What this task involves
A complete transcription of the material, exact in every line, is what is wanted.

Data to use

⁂

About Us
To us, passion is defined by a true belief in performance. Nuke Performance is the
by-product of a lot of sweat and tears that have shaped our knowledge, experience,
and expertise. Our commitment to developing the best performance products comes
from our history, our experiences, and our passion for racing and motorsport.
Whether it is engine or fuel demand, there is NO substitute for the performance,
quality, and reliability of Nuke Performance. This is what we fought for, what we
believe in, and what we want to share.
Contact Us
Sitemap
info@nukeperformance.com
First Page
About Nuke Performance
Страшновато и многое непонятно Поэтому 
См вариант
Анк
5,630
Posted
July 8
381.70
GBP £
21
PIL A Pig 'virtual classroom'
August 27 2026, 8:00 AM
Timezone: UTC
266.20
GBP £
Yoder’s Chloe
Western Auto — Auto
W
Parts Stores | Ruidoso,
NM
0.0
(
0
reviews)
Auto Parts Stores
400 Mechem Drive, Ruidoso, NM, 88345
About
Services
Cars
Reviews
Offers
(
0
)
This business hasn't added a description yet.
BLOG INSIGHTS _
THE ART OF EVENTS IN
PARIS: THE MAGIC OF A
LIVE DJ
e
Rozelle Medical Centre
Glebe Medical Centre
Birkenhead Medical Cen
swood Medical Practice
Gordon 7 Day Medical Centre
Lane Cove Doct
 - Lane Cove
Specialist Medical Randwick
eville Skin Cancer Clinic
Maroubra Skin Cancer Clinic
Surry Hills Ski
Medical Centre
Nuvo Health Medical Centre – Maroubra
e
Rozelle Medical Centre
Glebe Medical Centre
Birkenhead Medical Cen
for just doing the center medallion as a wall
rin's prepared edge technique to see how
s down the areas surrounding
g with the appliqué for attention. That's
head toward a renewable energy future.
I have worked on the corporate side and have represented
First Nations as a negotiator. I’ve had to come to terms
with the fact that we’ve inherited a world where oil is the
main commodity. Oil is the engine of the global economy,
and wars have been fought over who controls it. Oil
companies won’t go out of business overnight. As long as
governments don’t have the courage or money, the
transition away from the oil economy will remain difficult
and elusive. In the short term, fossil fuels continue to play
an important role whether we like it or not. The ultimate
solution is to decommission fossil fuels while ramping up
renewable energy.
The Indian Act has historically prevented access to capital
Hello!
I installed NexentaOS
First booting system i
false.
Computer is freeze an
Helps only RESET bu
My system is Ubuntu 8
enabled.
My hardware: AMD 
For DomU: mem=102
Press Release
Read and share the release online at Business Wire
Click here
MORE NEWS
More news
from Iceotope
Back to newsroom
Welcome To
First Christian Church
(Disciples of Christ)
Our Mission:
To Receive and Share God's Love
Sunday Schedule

⁂

Answer box
About Us
To us, passion is defined by a true belief in performance. Nuke Performance is the
by-product of a lot of sweat and tears that have shaped our knowledge, experience,
and expertise. Our commitment to developing the best performance products comes
from our history, our experiences, and our passion for racing and motorsport.
Whether it is engine or fuel demand, there is NO substitute for the performance,
quality, and reliability of Nuke Performance. This is what we fought for, what we
believe in, and what we want to share.
Contact Us
Sitemap
info@nukeperformance.com
First Page
About Nuke Performance
Страшновато и многое непонятно Поэтому 
См вариант
Анк
5,630
Posted
July 8
381.70
GBP £
21
PIL A Pig 'virtual classroom'
August 27 2026, 8:00 AM
Timezone: UTC
266.20
GBP £
Yoder’s Chloe
Western Auto — Auto
W
Parts Stores | Ruidoso,
NM
0.0
(
0
reviews)
Auto Parts Stores
400 Mechem Drive, Ruidoso, NM, 88345
About
Services
Cars
Reviews
Offers
(
0
)
This business hasn't added a description yet.
BLOG INSIGHTS _
THE ART OF EVENTS IN
PARIS: THE MAGIC OF A
LIVE DJ
e
Rozelle Medical Centre
Glebe Medical Centre
Birkenhead Medical Cen
swood Medical Practice
Gordon 7 Day Medical Centre
Lane Cove Doct
 - Lane Cove
Specialist Medical Randwick
eville Skin Cancer Clinic
Maroubra Skin Cancer Clinic
Surry Hills Ski
Medical Centre
Nuvo Health Medical Centre – Maroubra
e
Rozelle Medical Centre
Glebe Medical Centre
Birkenhead Medical Cen
for just doing the center medallion as a wall
rin's prepared edge technique to see how
s down the areas surrounding
g with the appliqué for attention. That's
head toward a renewable energy future.
I have worked on the corporate side and have represented
First Nations as a negotiator. I’ve had to come to terms
with the fact that we’ve inherited a world where oil is the
main commodity. Oil is the engine of the global economy,
and wars have been fought over who controls it. Oil
companies won’t go out of business overnight. As long as
governments don’t have the courage or money, the
transition away from the oil economy will remain difficult
and elusive. In the short term, fossil fuels continue to play
an important role whether we like it or not. The ultimate
solution is to decommission fossil fuels while ramping up
renewable energy.
The Indian Act has historically prevented access to capital
Hello!
I installed NexentaOS
First booting system i
false.
Computer is freeze an
Helps only RESET bu
My system is Ubuntu 8
enabled.
My hardware: AMD 
For DomU: mem=102
Press Release
Read and share the release online at Business Wire
Click here
MORE NEWS
More news
from Iceotope
Back to newsroom
Welcome To
First Christian Church
(Disciples of Christ)
Our Mission:
To Receive and Share God's Love
Sunday Schedule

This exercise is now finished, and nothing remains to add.